Fakt ist: Nach diesem Interview setzte der Bundesrat die Koordinationsgruppe unter Botschafter Gétaz ein. Bei den von der BaZ kontaktierten Departementen hiess es gestern, dieses Gremium habe bisher keine grosse Wirkung entfaltet. Rossier fehle häufig bei den Sitzungen. Der Staats­sekretär operiere meistens allein und ohne Rücksprache mit der Koordinationsgruppe. Und ohne die zentrale Figur im EU-Poker verkomme die Koordinationsgruppe zu einer Plauderrunde.

Rossier steht unter Beobachtung

Nach der Sitzung auf dem Mont Vully steht der Staatssekretär nun noch stärker im Fokus der Landesregierung. Man schaue inzwischen noch genauer hin, was bei den Verhandlungen mit der EU abgehe, heisst es in Bern.

Dass Rossier weiterhin das Vertrauen der Regierung geniesst, hat laut eingeweihten Kreisen vor allem damit zu tun, dass es keine Alternative zum Freiburger gibt. Botschafter Henry Gétaz, der Chef der Europapolitik, gilt im Bundesrat als Diplomat der alten Schule, dem eine gewisse Verhandlungshärte abgehe.

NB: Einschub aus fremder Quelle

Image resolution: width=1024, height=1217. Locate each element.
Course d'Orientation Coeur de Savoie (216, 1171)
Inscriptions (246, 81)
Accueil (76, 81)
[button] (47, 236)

Wenn der Bundesrat es jemandem noch zutraue, die harzigen Verhandlungen mit der EU zum Abschluss zu bringen, dann dem Einzelkämpfer ­Rossier – weil er auch bei der Umsetzung der Masseneinwanderungs-Initiative lösungs­orientiert operiere. Viele Eskapaden, so scheint es, kann sich Chefdiplomat ­Rossier aber nicht mehr leisten. (Basler Zeitung)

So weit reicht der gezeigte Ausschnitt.